§ **WORK INSTRUCTION**:
Please give the number of lines in the entries below that hold "concreta", with no other words.

§ **TASK MATERIAL**:
= = = = = = =
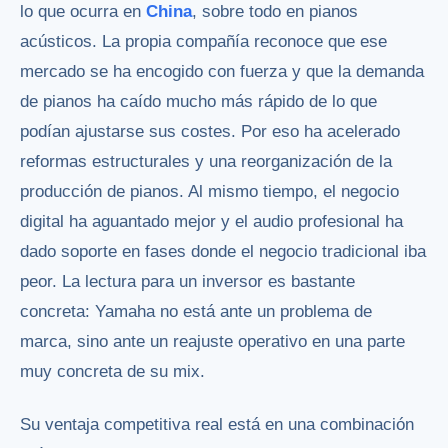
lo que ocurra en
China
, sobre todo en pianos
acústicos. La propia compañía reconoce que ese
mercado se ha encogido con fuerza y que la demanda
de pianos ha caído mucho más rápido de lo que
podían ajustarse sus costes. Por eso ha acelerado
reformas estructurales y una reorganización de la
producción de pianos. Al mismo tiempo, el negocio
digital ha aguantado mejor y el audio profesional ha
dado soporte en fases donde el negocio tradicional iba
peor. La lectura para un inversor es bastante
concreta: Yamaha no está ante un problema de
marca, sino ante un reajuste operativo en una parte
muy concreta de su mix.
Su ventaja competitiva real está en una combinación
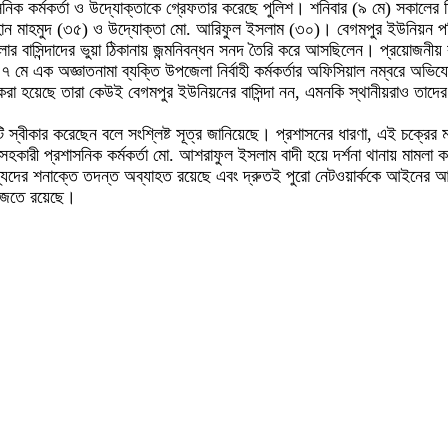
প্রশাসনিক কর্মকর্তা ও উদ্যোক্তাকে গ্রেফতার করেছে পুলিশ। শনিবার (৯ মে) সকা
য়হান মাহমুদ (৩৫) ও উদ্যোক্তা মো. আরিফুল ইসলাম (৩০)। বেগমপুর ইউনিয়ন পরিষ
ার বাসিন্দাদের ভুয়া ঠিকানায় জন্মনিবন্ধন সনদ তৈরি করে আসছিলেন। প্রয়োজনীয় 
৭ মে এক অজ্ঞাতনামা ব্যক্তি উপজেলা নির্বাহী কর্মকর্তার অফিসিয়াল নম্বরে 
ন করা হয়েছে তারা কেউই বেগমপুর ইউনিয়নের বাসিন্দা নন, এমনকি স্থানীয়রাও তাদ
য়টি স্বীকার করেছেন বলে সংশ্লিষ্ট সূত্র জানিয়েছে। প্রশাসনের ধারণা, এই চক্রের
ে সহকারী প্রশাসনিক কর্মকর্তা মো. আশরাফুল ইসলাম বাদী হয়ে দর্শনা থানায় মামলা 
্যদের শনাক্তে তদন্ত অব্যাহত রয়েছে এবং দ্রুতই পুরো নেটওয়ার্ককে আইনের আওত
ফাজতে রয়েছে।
= = = = = = =
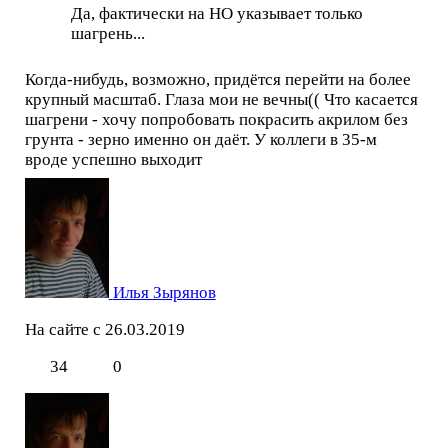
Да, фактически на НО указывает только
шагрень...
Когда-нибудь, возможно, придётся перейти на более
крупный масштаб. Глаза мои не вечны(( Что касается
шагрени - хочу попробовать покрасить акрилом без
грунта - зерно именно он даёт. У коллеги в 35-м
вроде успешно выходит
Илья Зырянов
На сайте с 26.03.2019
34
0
= = = = = = =
§ **REPLY TO THE EXERCISE**:
2